To investigate somatic CNVs information in CPGs, we downloaded 827 human CPGs (724 protein-coding, 23 non-coding and 80 unknown type genes (the type of gene is labelled as ‘unknown type’ in NCBI)) from dbCPG, a database focused on human cancer predisposition genes based on literature2. Utilizing the University of California Santa Cruz (UCSC) Table Browser8, we obtained precise genomic locations of these 827 CPGs in GRCH38. Then, we intersected all the 827 human CPGs to all TCGA CNVs data derived from COSMIC9. In total, 729 human CPGs overlapped with at least one CNVs according to their genomic coordinates. We further deleted non-informative CNVs due to the lack of matched control tissue. Since most of CPGs act as tumor suppressors that play their roles by loss of function1, we set a threshold of 2 to identify those frequent CNLs events. In other words, we only included those CPGs which the number of samples with CNLs was at least twice that of the number of samples with CNGs (Fig. 1) for the following analysis. In total, we harvested 128 human CPGs to further investigate functional enrichment analysis and integrative gene expression analysis (Supplementary Table S1).
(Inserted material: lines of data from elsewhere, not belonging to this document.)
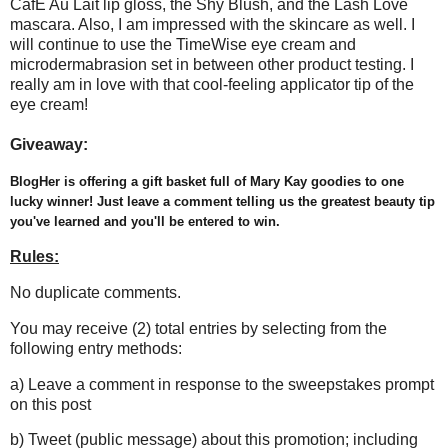
CafÈ Au Lait lip gloss, the Shy Blush, and the Lash Love
mascara. Also, I am impressed with the skincare as well. I
will continue to use the TimeWise eye cream and
microdermabrasion set in between other product testing. I
really am in love with that cool-feeling applicator tip of the
eye cream!
Giveaway:
BlogHer is offering a gift basket full of Mary Kay goodies to one
lucky winner! Just leave a comment telling us the greatest beauty tip
you've learned and you'll be entered to win.
Rules:
No duplicate comments.
You may receive (2) total entries by selecting from the
following entry methods:
a) Leave a comment in response to the sweepstakes prompt
on this post
b) Tweet (public message) about this promotion; including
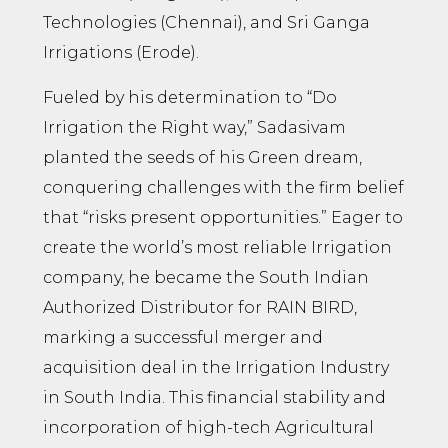
Technologies (Chennai), and Sri Ganga
Irrigations (Erode).
Fueled by his determination to “Do
Irrigation the Right way,” Sadasivam
planted the seeds of his Green dream,
conquering challenges with the firm belief
that “risks present opportunities.” Eager to
create the world’s most reliable Irrigation
company, he became the South Indian
Authorized Distributor for RAIN BIRD,
marking a successful merger and
acquisition deal in the Irrigation Industry
in South India. This financial stability and
incorporation of high-tech Agricultural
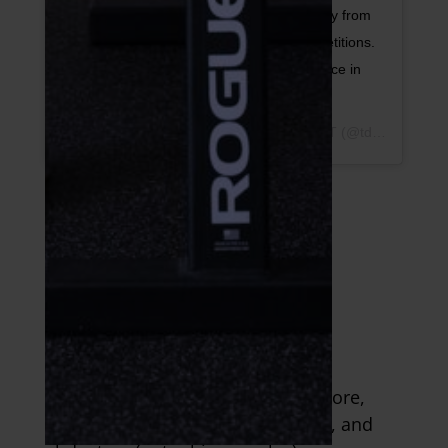
is to avoid letting your hips dip into or away from
the weight. Shoot for 2-4 sets of 6-12 repetitions.
⠀ 🏷 Tag a friend who could use some spice in
their core routine.
A post shared by
Dr. Tim DiFrancesco, DPT
(@tdathletesedge) on
2. Anti-side Core
Exercises
This exercise targets your lateral core,
shoulders, abductors (inner thigh), and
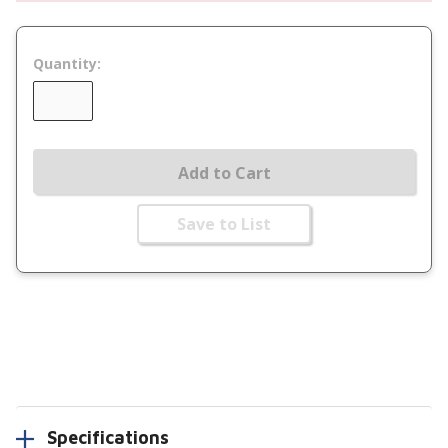
Quantity:
Add to Cart
Save to List
Specifications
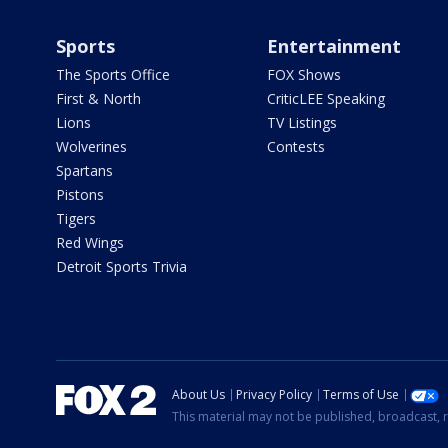
Sports
Entertainment
The Sports Office
FOX Shows
First & North
CriticLEE Speaking
Lions
TV Listings
Wolverines
Contests
Spartans
Pistons
Tigers
Red Wings
Detroit Sports Trivia
About Us
Privacy Policy
Terms of Use
This material may not be published, broadcast, r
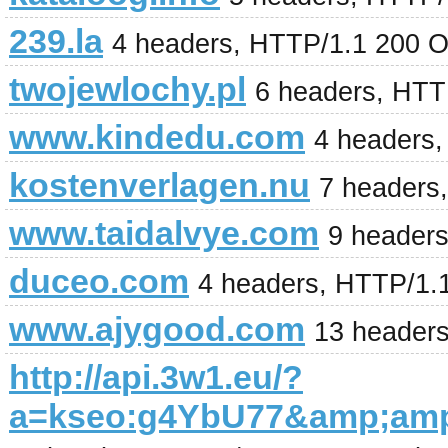
239.la
4 headers, HTTP/1.1 200 
twojewlochy.pl
6 headers, HTT
www.kindedu.com
4 headers
kostenverlagen.nu
7 headers
www.taidalvye.com
9 header
duceo.com
4 headers, HTTP/1.
www.ajygood.com
13 headers
http://api.3w1.eu/?
a=kseo:g4YbU77&amp;am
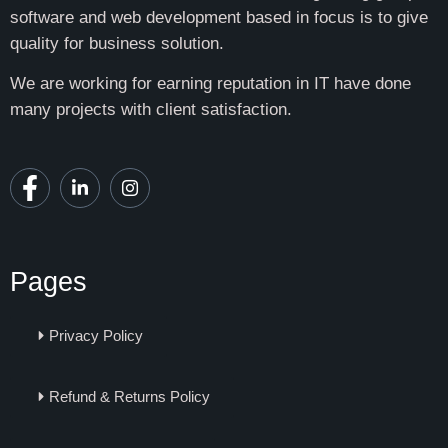
software and web development based in focus is to give
quality for business solution.
We are working for earning reputation in IT have done
many projects with client satisfaction.
Pages
Privacy Policy
Refund & Returns Policy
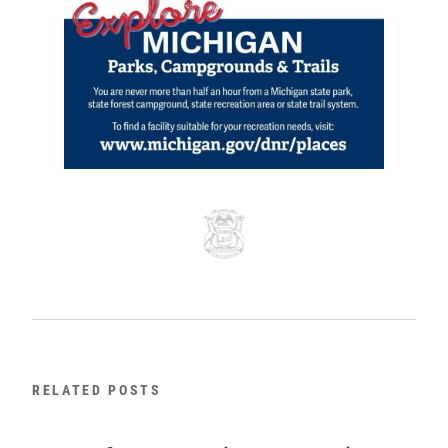
RELATED POSTS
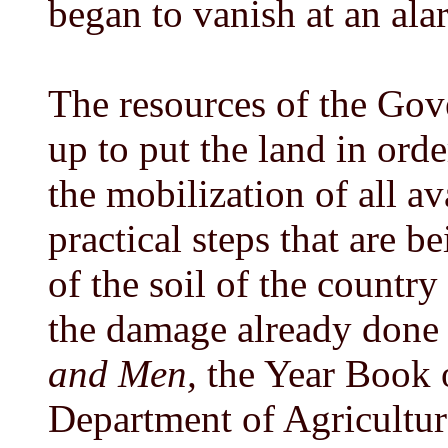
began to vanish at an ala
The resources of the Gov
up to put the land in orde
the mobilization of all a
practical steps that are b
of the soil of the country
the damage already done a
and Men,
the Year Book o
Department of Agriculture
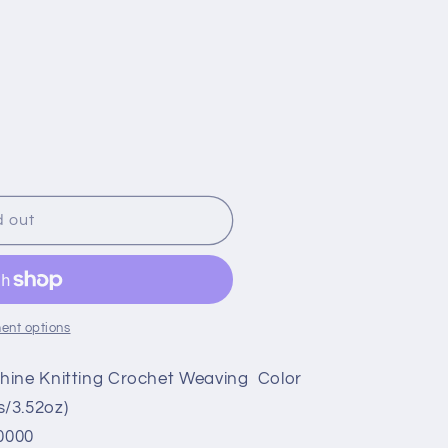
d out
ent options
hine Knitting Crochet Weaving Color
/3.52oz)
0000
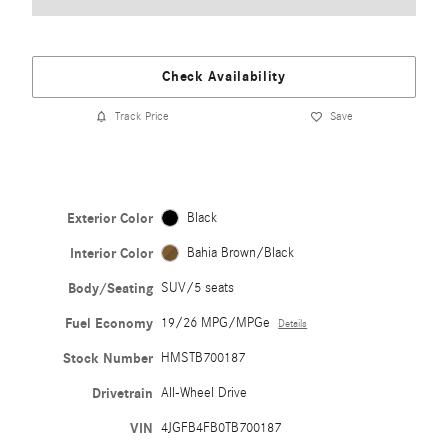
Check Availability
Track Price
Save
Exterior Color
Black
Interior Color
Bahia Brown/Black
Body/Seating
SUV/5 seats
Fuel Economy
19/26 MPG/MPGe
Details
Stock Number
HMSTB700187
Drivetrain
All-Wheel Drive
VIN
4JGFB4FB0TB700187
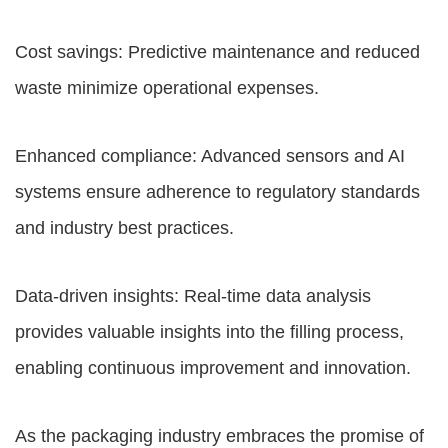
Cost savings: Predictive maintenance and reduced
waste minimize operational expenses.
Enhanced compliance: Advanced sensors and AI
systems ensure adherence to regulatory standards
and industry best practices.
Data-driven insights: Real-time data analysis
provides valuable insights into the filling process,
enabling continuous improvement and innovation.
As the packaging industry embraces the promise of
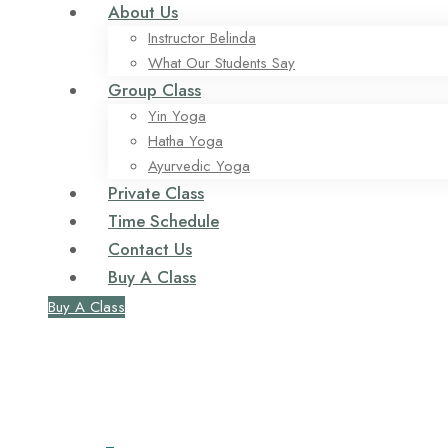
About Us
Instructor Belinda
What Our Students Say
Group Class
Yin Yoga
Hatha Yoga
Ayurvedic Yoga
Private Class
Time Schedule
Contact Us
Buy A Class
Buy A Class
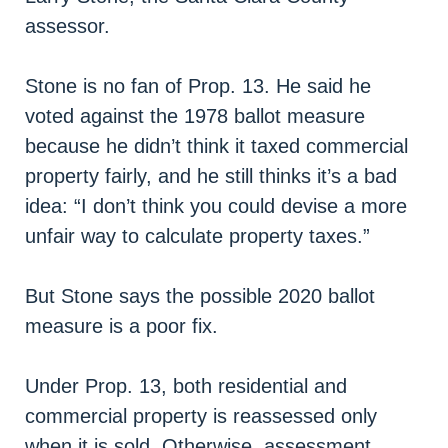
assessor.
Stone is no fan of Prop. 13. He said he
voted against the 1978 ballot measure
because he didn’t think it taxed commercial
property fairly, and he still thinks it’s a bad
idea: “I don’t think you could devise a more
unfair way to calculate property taxes.”
But Stone says the possible 2020 ballot
measure is a poor fix.
Under Prop. 13, both residential and
commercial property is reassessed only
when it is sold. Otherwise, assessment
To understand the biological features, we performed the gene ontology (GO) enrichment analysis on 128 human CPGs with frequent CNLs by using the DAVID server10. We collected the enriched GO terms with an adjusted P-value < 0.05 as calculated using a hypergeometric test followed by the Benjamini-Hochberg correction (Supplementary Table S2). We used the online tool REVIGO11 to integrate non-redundant GO terms and visualize those significant GO terms based on semantic similarity (Fig. 2). The majority of terms are related to cell cycle, growth, proliferation, and apoptosis, all of which play an important part in the occurrence and development of cancer cells. The 128 human CPGs with CNLs also participate in fundamental biological process, such as regulation of cell communication, cell metabolism and other cellular process. To confirm whether these pathways are specific to the 128 CPGs with CNL, we calculated the frequency of each GO term using 100 permutations of the randomly generated 128 CPGs from 729 CPGs with precise CNV information utilizing DAVID10. The result shows that several pathways are indeed specific to those CPGs with CNL, including ‘activation of protein kinase activity’ (GO: 0032147), ‘regulation of cell-matrix adhesion’ (GO: 0001952), and ‘regulation of cell-substrate adhesion’ (GO: 0010810) (Supplementary Table S3). These three processes are related to cell communication or metabolism, and may have an effect on carcinogenesis12,13.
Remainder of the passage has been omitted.